RIYADH: Saudi Foreign Minister Adel Al-Jubeir said Sunday that Russia’s efforts to support Syrian President Bashar Assad will not succeed in keeping him in power.
Jubeir told a press conference in Riyadh that previous efforts to prop up Assad, including by Iran, had “failed.”
“Now, (Assad) has sought the help of Russia, which will fail to save him,” he said, urging Moscow to “end its air operations against the moderate Syrian opposition.”
Russia, Assad’s closest ally alongside Iran, began conducting airstrikes in September, targeting mainly rebels backed by the West, according to US officials.
Analysts believe that Russia’s military intervention in Syria has given Assad a new lease of life and has also deeply alarmed the West.
But Al-Jubeir said that “it is impossible for a man behind the killing of 300,000 innocent people... to remain” in power.
Assad’s departure “is a matter of time... sooner or later, this regime will fall, opening the way for building a new Syria without Bashar Assad,” he said .

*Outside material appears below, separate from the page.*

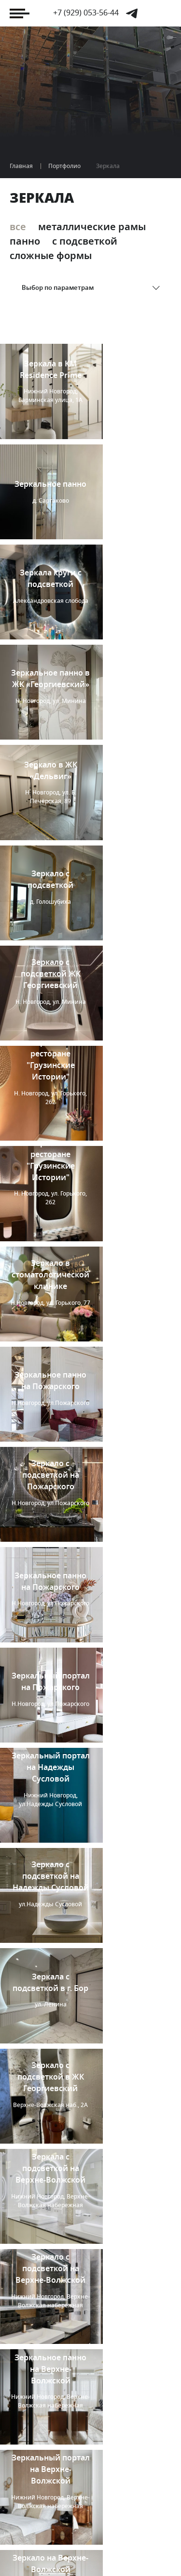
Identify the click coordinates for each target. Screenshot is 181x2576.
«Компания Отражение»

He urged the Syrian regime to “immediately allow the entry of humanitarian assistance to all parts of Syria, end military attacks on innocent civilians... (and) begin a political transition in Syria.”
A 17-nation Syria Support Group, co-chaired by Russia and the United States, agreed on Friday to seek a “cessation of hostilities” within a week and dramatically ramp up humanitarian access to besieged towns.
Critics have said the deal is hobbled by the fact it does not include “terrorist” groups such as the Daesh group and the Al-Qaeda affiliate Al-Nusra, leaving room for Russia to continue attacks by claiming it is targeting jihadists.
The agreement followed a major offensive by Syrian government forces, backed by heavy Russian bombing and Iranian troops, on the rebel stronghold of Aleppo.

Saudi troop deployment in Syria
On the planned deployment of Saudi special forces in Syria, Al-Jubeir said it will depend on a decision by the US-led coalition fighting Daesh (Islamic State) militants.
“The Kingdom’s readiness to provide special forces to any ground operations in Syria is linked to a decision to have a ground component to this coalition against Daesh in Syria — this US-led coalition — so the timing is not up to us,” he said.
US Defense Secretary Ash Carter said on Friday he expected both Saudi Arabia and the United Arab Emirates to send special operations forces to Syria to help local opposition fighters in their drive to retake the city of Raqqa, Daesh’s de facto capital in Syria.
Saudi Arabia on Saturday confirmed it had sent aircraft to NATO-member Turkey’s Incirlik air base for the fight against Daesh militants
Al-Jubeir said the timing of the mission or size of troops has yet to be worked out.
Major powers agreed in Munich on Friday to a pause in combat in Syria, but Russia pressed on with bombing in support of Assad, its ally. Assad has promised to fight until he regains full control of the country.
US President Barack Obama has ruled out sending US ground troops to Syria. But Turkey said that both Ankara and Riyadh would support a coalition ground operation.